Instant messaging: There will be 250 million IM accounts by 2010, including consumer accounts from which business IMs are sent.
Broadband: Today over 60 percent of internet users have access to broadband circuits, either at home, at work or at school.
Internet: In 1996 there were only 48 million people routinely using the Internet. The worldwide web was just two years old. By 2006, there were 1.1 billion users on the Internet. By 2010, IDC expects another 500 million users to come online.
Unstructured data: Over 95 percent of the digital universe is unstructured data. In organizations, unstructured data accounts for more than 80 percent of all information.

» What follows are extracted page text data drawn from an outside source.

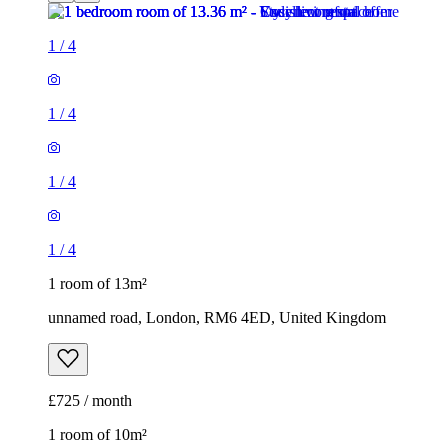
1
/
4
1
/
4
1
/
4
1
/
4
1 room of 13m²
unnamed road, London, RM6 4ED, United Kingdom
£725 / month
1 room of 10m²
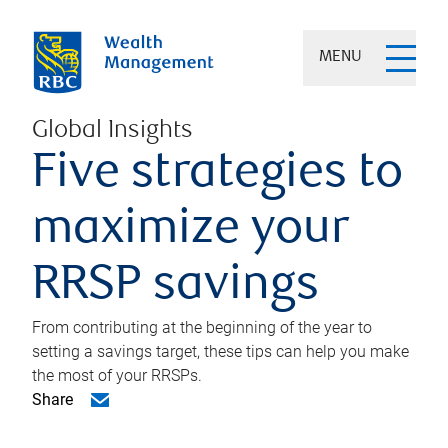
MENU
Global Insights
Five strategies to
maximize your
RRSP savings
From contributing at the beginning of the year to
setting a savings target, these tips can help you make
the most of your RRSPs.
Share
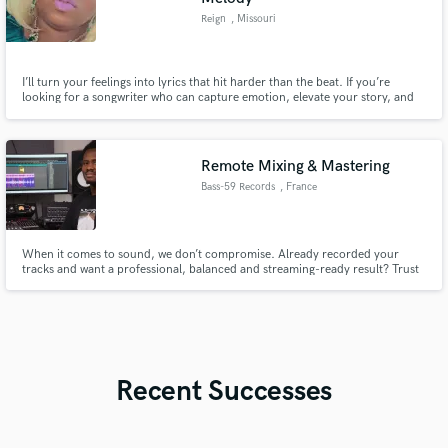
Reign
, Missouri
I’ll turn your feelings into lyrics that hit harder than the beat. If you’re
looking for a songwriter who can capture emotion, elevate your story, and
deliver melodies that stay stuck in the heads of listeners, I’M YOUR GIRL! I
specialize in R&B, Gospel, Rap, and Trap music LETS WORK
Remote Mixing & Mastering
Bass-59 Records
, France
When it comes to sound, we don’t compromise. Already recorded your
tracks and want a professional, balanced and streaming-ready result? Trust
Bass-59 Records Studio with your project. We handle your mixing and/or
mastering, delivering power, clarity and cohesion while staying true to your
artistic identity.
Recent Successes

Compliance and security: Today, 20 percent of the digital universe is subject to compliance rules and standards and about 30 percent is potentially subject to security applications.
Classification: IDC estimates that today less than 10 percent of organizational information is ‘classified’, or ranked according to value. IDC expects the amount of classified data to grow better than 50 percent a year.
Emerging economies: These now account for 10 percent of the digital universe but will grow 30-40 percent faster than mature economies.